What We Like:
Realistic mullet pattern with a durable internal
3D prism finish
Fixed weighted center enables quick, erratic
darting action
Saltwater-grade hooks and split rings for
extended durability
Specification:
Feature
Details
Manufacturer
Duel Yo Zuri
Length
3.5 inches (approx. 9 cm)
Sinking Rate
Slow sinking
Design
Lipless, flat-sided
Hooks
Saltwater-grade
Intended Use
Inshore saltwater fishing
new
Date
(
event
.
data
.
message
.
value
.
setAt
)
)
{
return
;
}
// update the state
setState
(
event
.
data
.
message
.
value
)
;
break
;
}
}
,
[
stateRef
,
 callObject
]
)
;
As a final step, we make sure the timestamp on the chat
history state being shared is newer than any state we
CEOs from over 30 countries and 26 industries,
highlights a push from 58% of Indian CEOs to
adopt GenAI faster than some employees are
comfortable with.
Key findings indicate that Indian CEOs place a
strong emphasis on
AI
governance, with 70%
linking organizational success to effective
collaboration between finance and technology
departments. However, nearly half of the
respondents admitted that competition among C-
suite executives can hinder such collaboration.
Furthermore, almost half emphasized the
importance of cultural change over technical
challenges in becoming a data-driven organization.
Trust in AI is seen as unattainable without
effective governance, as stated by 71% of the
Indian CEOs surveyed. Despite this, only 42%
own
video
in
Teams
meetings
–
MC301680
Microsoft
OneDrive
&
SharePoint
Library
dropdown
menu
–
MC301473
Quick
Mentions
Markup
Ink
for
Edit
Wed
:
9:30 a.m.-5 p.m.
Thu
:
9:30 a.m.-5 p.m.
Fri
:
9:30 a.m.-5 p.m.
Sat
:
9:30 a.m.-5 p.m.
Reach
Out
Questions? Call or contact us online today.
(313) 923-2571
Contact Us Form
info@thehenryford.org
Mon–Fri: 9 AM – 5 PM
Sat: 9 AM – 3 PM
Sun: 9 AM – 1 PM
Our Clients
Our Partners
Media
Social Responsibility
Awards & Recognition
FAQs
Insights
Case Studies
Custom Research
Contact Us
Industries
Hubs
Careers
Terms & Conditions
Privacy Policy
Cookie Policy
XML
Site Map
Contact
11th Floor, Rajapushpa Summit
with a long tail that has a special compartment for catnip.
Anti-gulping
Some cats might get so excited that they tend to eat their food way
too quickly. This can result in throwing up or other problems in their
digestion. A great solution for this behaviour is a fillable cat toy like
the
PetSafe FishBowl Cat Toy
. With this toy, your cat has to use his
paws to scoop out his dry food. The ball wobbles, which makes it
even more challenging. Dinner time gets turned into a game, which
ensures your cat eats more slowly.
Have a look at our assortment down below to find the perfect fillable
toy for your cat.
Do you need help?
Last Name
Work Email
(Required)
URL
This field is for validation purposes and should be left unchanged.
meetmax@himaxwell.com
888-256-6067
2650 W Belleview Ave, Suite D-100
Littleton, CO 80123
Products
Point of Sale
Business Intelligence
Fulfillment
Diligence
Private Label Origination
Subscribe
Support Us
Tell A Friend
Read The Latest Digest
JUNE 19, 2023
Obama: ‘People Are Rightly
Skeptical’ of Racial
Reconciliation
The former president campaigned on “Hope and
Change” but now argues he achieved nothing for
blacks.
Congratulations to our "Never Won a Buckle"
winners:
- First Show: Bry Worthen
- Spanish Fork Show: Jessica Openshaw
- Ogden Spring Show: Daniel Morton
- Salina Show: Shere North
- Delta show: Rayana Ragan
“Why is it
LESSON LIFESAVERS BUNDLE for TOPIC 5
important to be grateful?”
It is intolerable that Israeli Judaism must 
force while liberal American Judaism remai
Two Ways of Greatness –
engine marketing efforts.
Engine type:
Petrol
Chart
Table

- - - -

All lines from the one with "JUNE 19, 2023" through the end of the material above are to be printed exactly, and only those.

JUNE 19, 2023
Obama: ‘People Are Rightly
Skeptical’ of Racial
Reconciliation
The former president campaigned on “Hope and
Change” but now argues he achieved nothing for
blacks.
Congratulations to our "Never Won a Buckle"
winners:
- First Show: Bry Worthen
- Spanish Fork Show: Jessica Openshaw
- Ogden Spring Show: Daniel Morton
- Salina Show: Shere North
- Delta show: Rayana Ragan
“Why is it
LESSON LIFESAVERS BUNDLE for TOPIC 5
important to be grateful?”
It is intolerable that Israeli Judaism must 
force while liberal American Judaism remai
Two Ways of Greatness –
engine marketing efforts.
Engine type:
Petrol
Chart
Table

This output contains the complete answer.